The Minister President of North Rhine-Westphalia and vice-chair of the conservative party CDU, Dr. Jürgen Rüttgers, was quoted as saying: The belief that tax cuts will lead to more investment and more jobs is wrong. The same holds for the statement according to which German wages are too high. In other interviews, however, Rüttgers took a more nuanced view, warning against claims or generalisations that gain a momentum of their own and referring to these as the “lies of life”. The “usual suspects” – maybe you know who I mean – were, however, quick use these statements as evidence to attack “neoliberal” ideas. Against this background, some further clarification may be necessary.

When it comes to the corporate tax burden, Germany remains a high-tax location, which has been illustrated in calculations conducted by ZEW and German Council of Economic Experts on the basis of cross-country comparison of effective corporate tax burdens. Why do so many local companies prefer to make investments in low-tax countries, thereby creating jobs in other countries instead of here? Because Germany is characterised by such a low tax burden and labour costs?

While there are other factors that play an equally important role in the extent to which companies make foreign direct investments – like market penetration or customer service, – the cost benefits are a major reason why firms shift these activities abroad. After all, it is no it is no coincidence that these countries use this argument to attract foreign companies. The government has recognised the fundamental need for action and aims to improve the attractiveness of Germany as a business location, but the measures proposed so far are hardly convincing. German labour costs have seen a moderate development in the past years, but they started at a very high level. Depending on your mood, you might find the fact that the base year for the calculation of wage costs is chosen strategically in order to hide competitive disadvantages – or even praise locational advantages – either amusing or insulting.

In relevant publications, analyses are often based on unit labour costs, which is a measures of the labour cost per unit of labour productivity. These publications, however, often withhold the information that German labour productivity is often overestimated due to redundancies, whereas unit labour costs tend to be underestimated.

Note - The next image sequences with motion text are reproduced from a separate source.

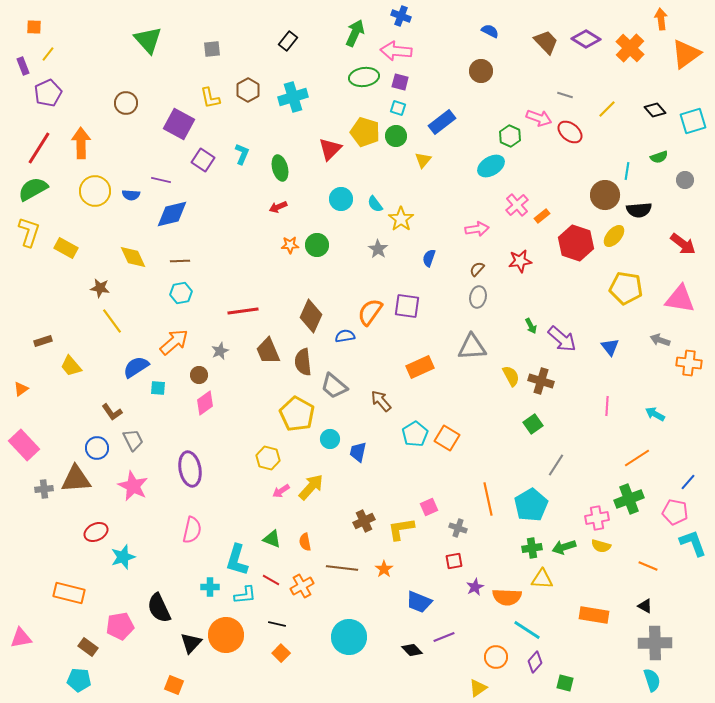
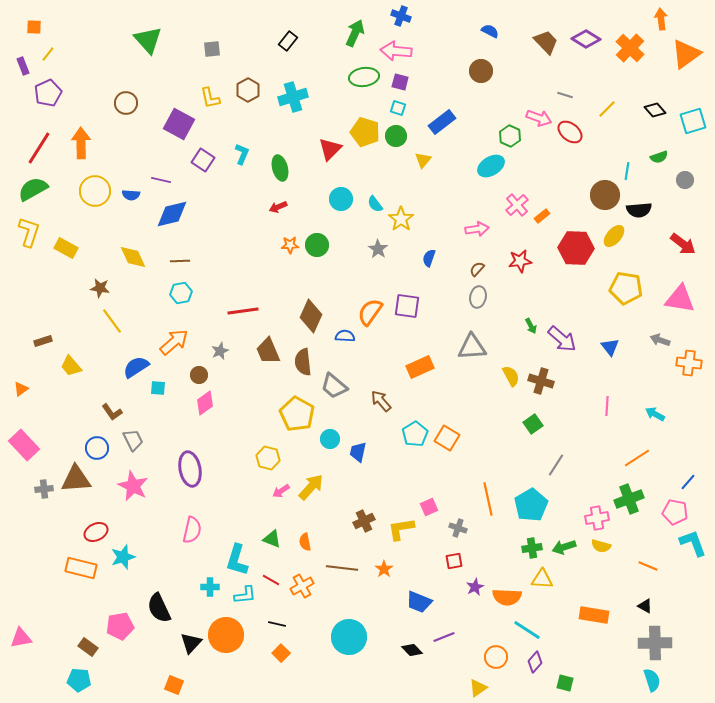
red hexagon at (576, 243): moved 5 px down; rotated 16 degrees counterclockwise
blue semicircle at (345, 336): rotated 12 degrees clockwise
orange rectangle at (69, 593): moved 12 px right, 25 px up
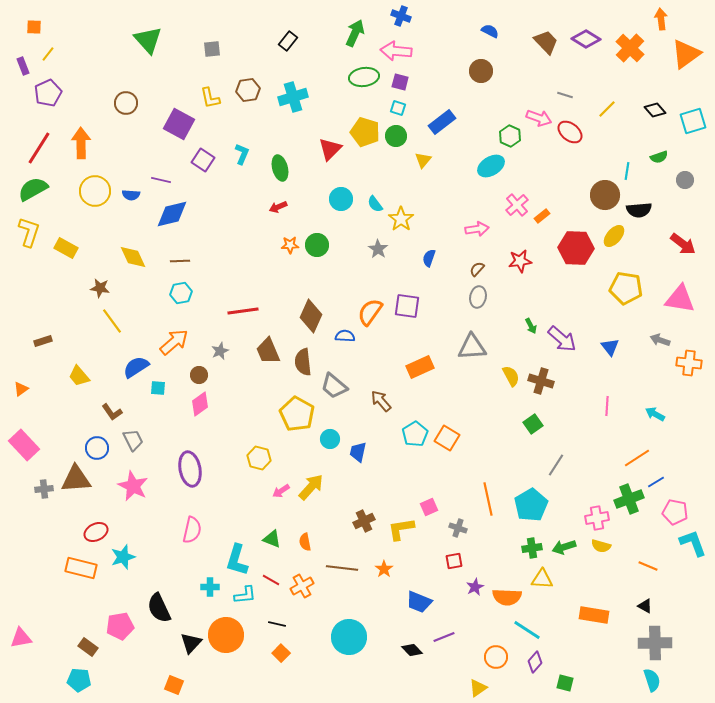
brown hexagon at (248, 90): rotated 20 degrees clockwise
yellow trapezoid at (71, 366): moved 8 px right, 10 px down
pink diamond at (205, 403): moved 5 px left, 1 px down
yellow hexagon at (268, 458): moved 9 px left
blue line at (688, 482): moved 32 px left; rotated 18 degrees clockwise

Instead, the relevant actors tend to discredit these arguments by deeming the term “redundancy productivity” as the “non-word” of the year. There is hardly anyone who holds the view that wage cuts provide immediate relief in terms of creating new jobs, no matter what the circumstances are and which companies are involved. This is just as far-fetched as the opposite view. When macroeconomic demand is actually low as a results of a recession, a general cut in wages provides no relief. In Germany, this is and has not been the case in the past years. Here, it is mainly the disturbances on the supply side that cause problems. From a microeconomic perspective, there could – at least in the short term – be limits to using labour cost advantages to create new jobs, if production is characterised by a high level of capital intensity. In the long run, however, low labour costs are likely to result in a reduction of capital intensity in, for instance, young companies. Finally, it may be necessary to be patient until this moderate approach to wage policy translates into job creation, as the experiences in other countries like the Netherlands – our neighboring country and the competitor of North Rhine-Westphalia – have shown.